NEW YORK – A surprised Wall Street jumped at the Federal Reserve's historic decision to slash its target for a key interest to a record-low range and took comfort from the central bank's pledge to use "all available tools" to jump-start the economy.
Stocks already up more than 1 percent ahead of the announcement surged, sending the Dow Jones industrial average up more than 300 points. Demand for long-term government bonds increased and pushed yields to record lows. Wall Street was clearly caught off-guard by the Fed's decision to lower its target for the rate at which banks lend each other money to a range of zero to 0.25 percent.
Many analysts had expected the Fed to make a smaller cut to 0.5 percent from 1 percent. Establishing a range for its target was also unprecedented. The central bank also cut the lending rate for loans directly to banks.
The array of measures the Fed pointed to left Wall Street little room for doubt that the central bank will do what is necessary to help bring an end to the longest recession in a quarter-century.

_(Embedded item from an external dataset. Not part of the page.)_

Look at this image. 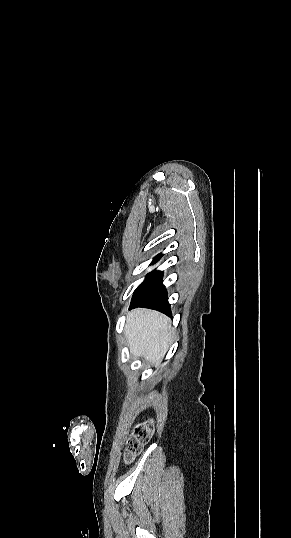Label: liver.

The fact that the Fed targeted a range indicates that policy makers did not want to bring the rate all the way to zero, Ablin said. Such a move could have had problematic implications for money market funds, whose fees could then outpace yields.
The decision to target a range was "strange," Ablin said, but "that said, it definitely didn't surprise us to the downside in terms of target."
The Fed's statement said policy makers have other tools available — which means the Fed is saying that "we're pretty much out of dry powder on our primary weapon, but we've got other weapons available to combat deterioration in the economy," Ablin said.
"I inferred that rates are going to stay this low for a while."
The Dow Jones industrial average rose 329.11, or 3.84 percent, to 8,893.64 after having been up about 100 in subdued trading ahead of the move.
Broader stock indicators also rose. The Standard & Poor's 500 index advanced 37.75, or 4.35 percent, to 906.32, and the Nasdaq composite index rose 56.18, or 3.72 percent, to 1,564.52.
The Russell 2000 index of smaller companies rose 17.46, or 3.86 percent, to 470.03.
The Fed's moves appeared in part calculated to damp worries that the Fed had few tools left with which to prop up the economy.
President-elect Obama said Tuesday the Fed is "running out of the traditional ammunition" to combat the recession and that it was important that other government branches "step up."
Demand for government bonds surged. The yield on the benchmark 10-year Treasury note, which moves opposite its price, fell to 2.37 percent from 2.53 percent late Monday. The yield on the 30-year fell to a record low 2.88 from 2.99 percent late Monday.
Meanwhile, the yield on the popular three-month T-bill — whose yield has at times gone negative due to frenzied buying — was at 0.02 percent flat with late Monday.
The dollar was mixed against other major currencies, while gold prices rose.
Light, sweet crude fell 67 cents to $43.84 a barrel on the New York Mercantile Exchange.
The rate decision came on a day when investors received two more pieces of evidence on Tuesday that the economy was worsening: The Commerce Department reported a 18.9 percent drop in new home construction in November, while the Labor Department said consumer prices sank by 1.7 percent.
Richard E. Cripps, chief market strategist for Stifel Nicolaus, said the recent string of downbeat economic readings could eventually convince Wall Street that the economy has hit a bottom and could be poised for a modest recovery. In past downturns, the data remain weak long after the economy has began to recover.
"The idea is it's so bad that maybe it doesn't take much to go up from here," he said.
Wall Street remained nervous about the growing list of firms and individual investors affected by investment manager Bernard Madoff, who is accused of scamming investors.
Madoff, former chairman of the Nasdaq stock market, was arrested Thursday for orchestrating what prosecutors allege was a $50 billion Ponzi scheme to defraud investors. Firms invested in his fund include such major European banks as HSBC Holdings PLC, Banco Santander, BNP Paribas, and Royal Bank of Scotland Group PLC.
Markets overseas were mixed. Japan's Nikkei stock average fell 1.12 percent, while Hong Kong's Hang Seng index rose 0.55 percent. Britain's FTSE 100 rose 0.74 percent, Germany's DAX index rose 1.61 percent, and France's CAC-40 rose 2.07 percent.